*** Data for the task ***

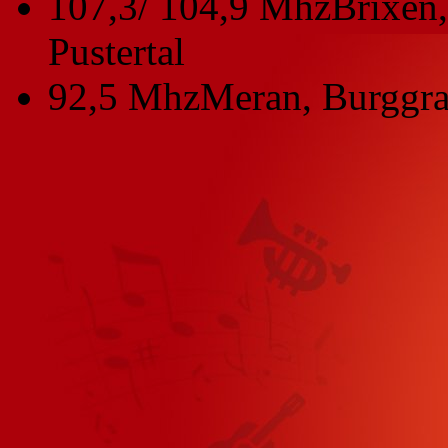
107,3/ 104,9 Mhz
Brixen,
Pustertal
92,5 Mhz
Meran, Burggra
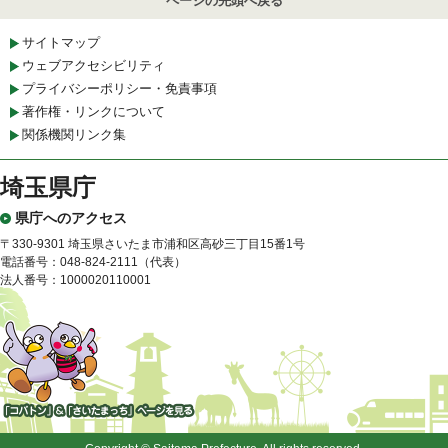
ページの先頭へ戻る
サイトマップ
ウェブアクセシビリティ
プライバシーポリシー・免責事項
著作権・リンクについて
関係機関リンク集
埼玉県庁
県庁へのアクセス
〒330-9301 埼玉県さいたま市浦和区高砂三丁目15番1号
電話番号：048-824-2111（代表）
法人番号：1000020110001
「コバトン」&「さいたまっ
ち」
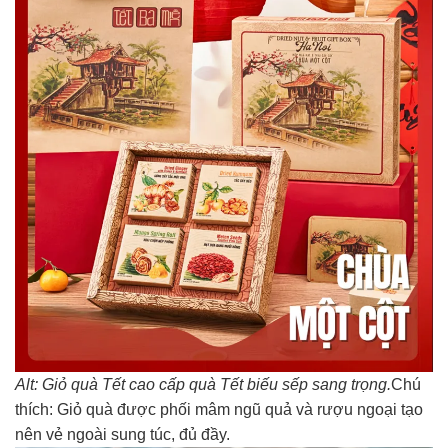
Alt: Giỏ quà Tết cao cấp quà Tết biếu sếp sang trọng.
Chú
thích: Giỏ quà được phối mâm ngũ quả và rượu ngoại tạo
nên vẻ ngoài sung túc, đủ đầy.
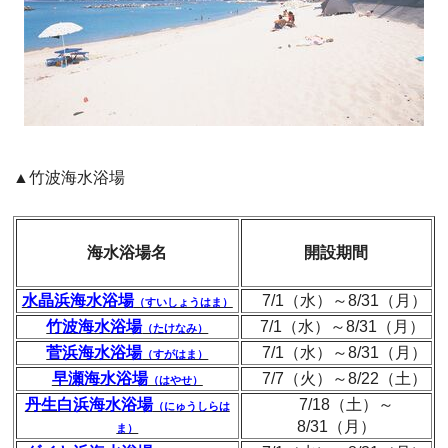
▲竹波海水浴場
海水浴場名
開設期間
水晶浜海水浴場
7/1（水）～8/31（月）
（すいしょうはま）
竹波海水浴場
7/1（水）～8/31（月）
（たけなみ）
菅浜海水浴場
7/1（水）～8/31（月）
（すがはま）
早瀬海水浴場
7/7（火）～8/22（土）
（はやせ）
丹生白浜海水浴場
7/18（土）～
（にゅうしらは
8/31（月）
ま）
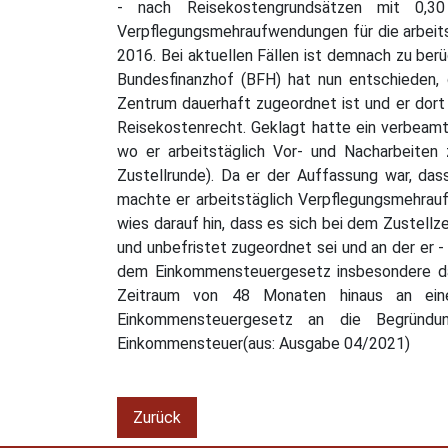
- nach Reisekostengrundsätzen mit 0,3
Verpflegungsmehraufwendungen für die arbeitst
2016. Bei aktuellen Fällen ist demnach zu ber
Bundesfinanzhof (BFH) hat nun entschieden, 
Zentrum dauerhaft zugeordnet ist und er dort 
Reisekostenrecht. Geklagt hatte ein verbeamt
wo er arbeitstäglich Vor- und Nacharbeiten
Zustellrunde). Da er der Auffassung war, das
machte er arbeitstäglich Verpflegungsmehra
wies darauf hin, dass es sich bei dem Zustellz
und unbefristet zugeordnet sei und an der er 
dem Einkommensteuergesetz insbesondere dan
Zeitraum von 48 Monaten hinaus an einer
Einkommensteuergesetz an die Begründung
Einkommensteuer(aus: Ausgabe 04/2021)
Zurück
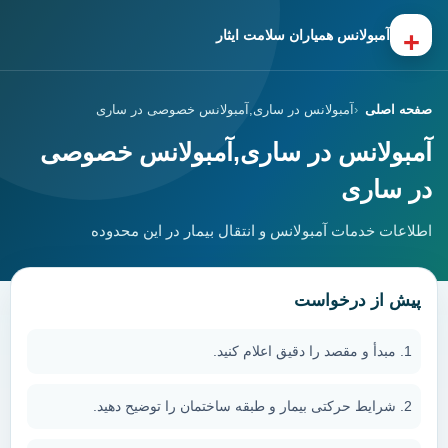
+
آمبولانس همیاران سلامت ایثار
صفحه اصلی
آمبولانس در ساری,آمبولانس خصوصی در ساری
آمبولانس در ساری,آمبولانس خصوصی
در ساری
اطلاعات خدمات آمبولانس و انتقال بیمار در این محدوده
پیش از درخواست
مبدأ و مقصد را دقیق اعلام کنید.
شرایط حرکتی بیمار و طبقه ساختمان را توضیح دهید.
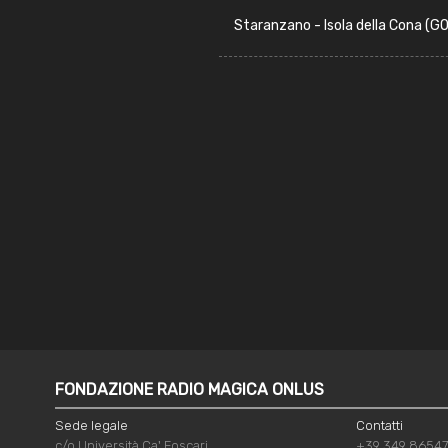
Staranzano - Isola della Cona (GO
FONDAZIONE RADIO MAGICA ONLUS
Sede legale
Contatti
c/o Università Ca' Foscari
+39 349 8654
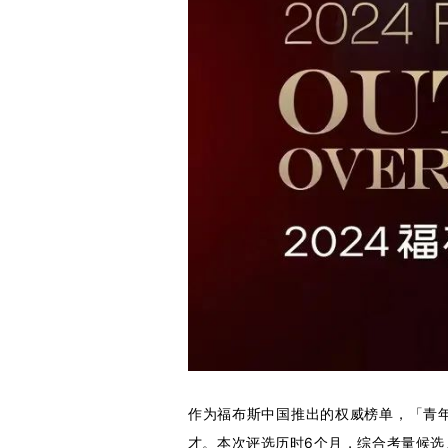
作为福布斯中国推出的权威榜单，「青
才。本次评选历时6个月，综合考量候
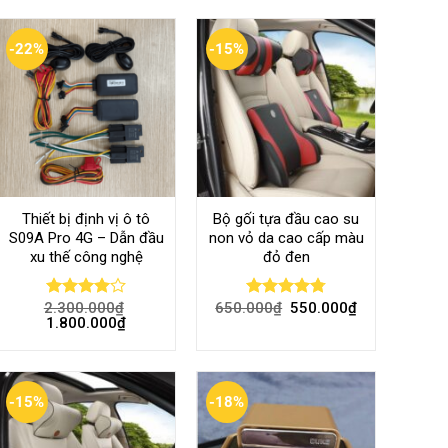
-22%
-15%
Thiết bị định vị ô tô
Bộ gối tựa đầu cao su
S09A Pro 4G – Dẫn đầu
non vỏ da cao cấp màu
xu thế công nghệ
đỏ đen
2.300.000
₫
650.000
₫
550.000
₫
Rated
Rated
4.80
1.800.000
₫
4.00
out
out of 5
of 5
-15%
-18%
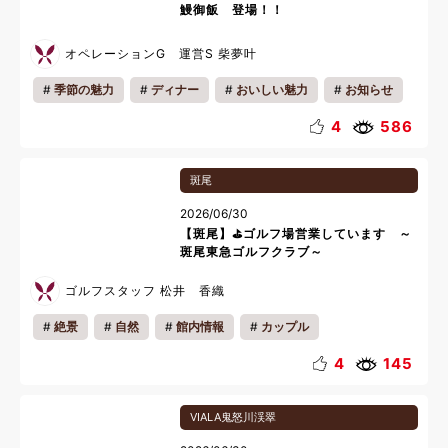
鰻御飯 登場！！
オペレーションG 運営S 柴夢叶
季節の魅力
ディナー
おいしい魅力
お知らせ
夜
料理
4
586
斑尾
2026/06/30
【斑尾】⛳ゴルフ場営業しています ～
斑尾東急ゴルフクラブ～
ゴルフスタッフ 松井 香織
絶景
自然
館内情報
カップル
ファミリー
リフレッシュ
夏休み
4
145
VIALA鬼怒川渓翠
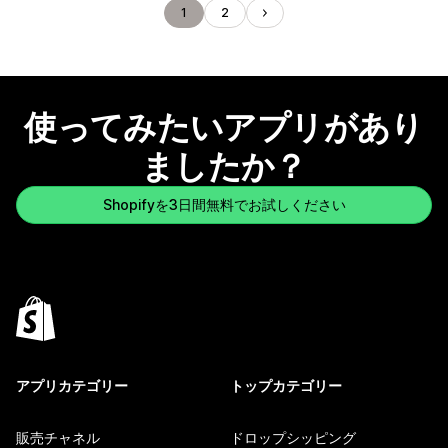
1
2
使ってみたいアプリがあり
ましたか？
Shopifyを3日間無料でお試しください
アプリカテゴリー
トップカテゴリー
販売チャネル
ドロップシッピング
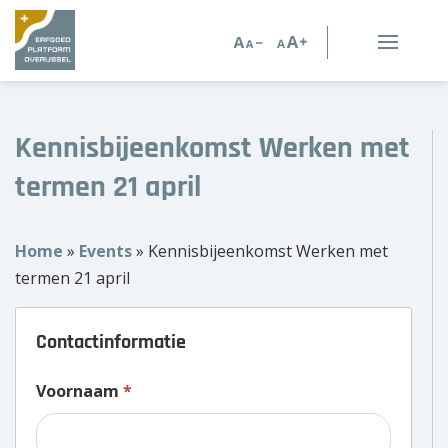
Erfgoed in Overijssel
Erfgoedorganisaties
Kennisbijeenkomst Werken met
termen 21 april
Verhalen
Kennis en advies
Home
»
Events
»
Kennisbijeenkomst Werken met
termen 21 april
Kennisbank
Contactinformatie
Persoonlijk advies
Voornaam
*
Nieuws
Agenda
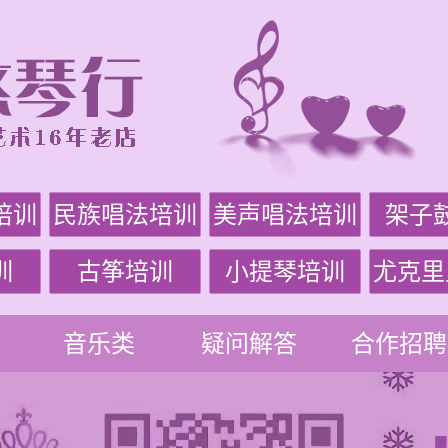
培训
民族唱法培训
美声唱法培训
架子
训
古筝培训
小提琴培训
尤克里
音乐类
疑问解答
合作招聘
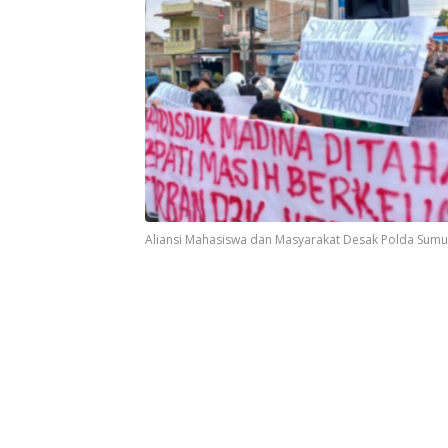
Aliansi Mahasiswa dan Masyarakat Desak Polda Sumut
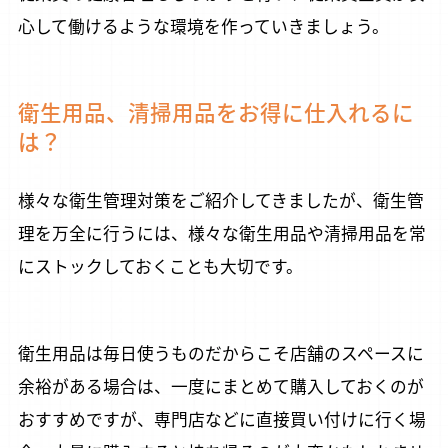
心して働けるような環境を作っていきましょう。
衛生用品、清掃用品をお得に仕入れるに
は？
様々な衛生管理対策をご紹介してきましたが、衛生管
理を万全に行うには、様々な衛生用品や清掃用品を常
にストックしておくことも大切です。
衛生用品は毎日使うものだからこそ店舗のスペースに
余裕がある場合は、一度にまとめて購入しておくのが
おすすめですが、専門店などに直接買い付けに行く場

*** End of Data for the task ***

> Assignment
Whenever you reach a picture, pass over it; print all the other material exactly.

> Output of the exercise
107,3/ 104,9 Mhz
Brixen,
Pustertal
92,5 Mhz
Meran, Burggra
ページの先頭へ戻る
サイトマップ
ウェブアクセシビリティ
プライバシーポリシー・免責事項
著作権・リンクについて
関係機関リンク集
埼玉県庁
県庁へのアクセス
〒330-9301 埼玉県さいたま市浦和区高砂三丁目15番1号
電話番号：048-824-2111（代表）
法人番号：1000020110001
「コバトン」&「さいたまっ
ち」
Alt: Giỏ quà Tết cao cấp quà Tết biếu sếp sang trọng.
Chú
thích: Giỏ quà được phối mâm ngũ quả và rượu ngoại tạo
nên vẻ ngoài sung túc, đủ đầy.
▲竹波海水浴場
海水浴場名
開設期間
水晶浜海水浴場
7/1（水）～8/31（月）
（すいしょうはま）
竹波海水浴場
7/1（水）～8/31（月）
（たけなみ）
菅浜海水浴場
7/1（水）～8/31（月）
（すがはま）
早瀬海水浴場
7/7（火）～8/22（土）
（はやせ）
丹生白浜海水浴場
7/18（土）～
（にゅうしらは
8/31（月）
ま）
- nach Reisekostengrundsätzen mit 0,3
Verpflegungsmehraufwendungen für die arbeitst
2016. Bei aktuellen Fällen ist demnach zu ber
Bundesfinanzhof (BFH) hat nun entschieden, 
Zentrum dauerhaft zugeordnet ist und er dort 
Reisekostenrecht. Geklagt hatte ein verbeamt
wo er arbeitstäglich Vor- und Nacharbeiten
Zustellrunde). Da er der Auffassung war, das
machte er arbeitstäglich Verpflegungsmehra
wies darauf hin, dass es sich bei dem Zustellz
und unbefristet zugeordnet sei und an der er 
dem Einkommensteuergesetz insbesondere dan
Zeitraum von 48 Monaten hinaus an einer
Einkommensteuergesetz an die Begründung
Einkommensteuer(aus: Ausgabe 04/2021)
Zurück
+
آمبولانس همیاران سلامت ایثار
صفحه اصلی
آمبولانس در ساری,آمبولانس خصوصی در ساری
آمبولانس در ساری,آمبولانس خصوصی
در ساری
اطلاعات خدمات آمبولانس و انتقال بیمار در این محدوده
پیش از درخواست
مبدأ و مقصد را دقیق اعلام کنید.
شرایط حرکتی بیمار و طبقه ساختمان را توضیح دهید.
Staranzano - Isola della Cona (GO
FONDAZIONE RADIO MAGICA ONLUS
Sede legale
Contatti
c/o Università Ca' Foscari
+39 349 8654
作为福布斯中国推出的权威榜单，「青
才。本次评选历时6个月，综合考量候
-22%
-15%
Thiết bị định vị ô tô
Bộ gối tựa đầu cao su
S09A Pro 4G – Dẫn đầu
non vỏ da cao cấp màu
xu thế công nghệ
đỏ đen
2.300.000
₫
650.000
₫
550.000
₫
Rated
Rated
4.80
1.800.000
₫
4.00
out
out of 5
of 5
-15%
-18%
鰻御飯 登場！！
オペレーションG 運営S 柴夢叶
季節の魅力
ディナー
おいしい魅力
お知らせ
夜
料理
4
586
斑尾
2026/06/30
【斑尾】⛳ゴルフ場営業しています ～
斑尾東急ゴルフクラブ～
ゴルフスタッフ 松井 香織
絶景
自然
館内情報
カップル
ファミリー
リフレッシュ
夏休み
4
145
VIALA鬼怒川渓翠
1
2
使ってみたいアプリがあり
ましたか？
Shopifyを3日間無料でお試しください
アプリカテゴリー
トップカテゴリー
販売チャネル
ドロップシッピング
Erfgoed in Overijssel
Erfgoedorganisaties
Kennisbijeenkomst Werken met
termen 21 april
Verhalen
Kennis en advies
Home
»
Events
»
Kennisbijeenkomst Werken met
termen 21 april
Kennisbank
Contactinformatie
Persoonlijk advies
Voornaam
*
Nieuws
Agenda
培训
民族唱法培训
美声唱法培训
架子
训
古筝培训
小提琴培训
尤克里
音乐类
疑问解答
合作招聘
Aliansi Mahasiswa dan Masyarakat Desak Polda Sumut
心して働けるような環境を作っていきましょう。
衛生用品、清掃用品をお得に仕入れるに
は？
様々な衛生管理対策をご紹介してきましたが、衛生管
理を万全に行うには、様々な衛生用品や清掃用品を常
にストックしておくことも大切です。
衛生用品は毎日使うものだからこそ店舗のスペースに
余裕がある場合は、一度にまとめて購入しておくのが
おすすめですが、専門店などに直接買い付けに行く場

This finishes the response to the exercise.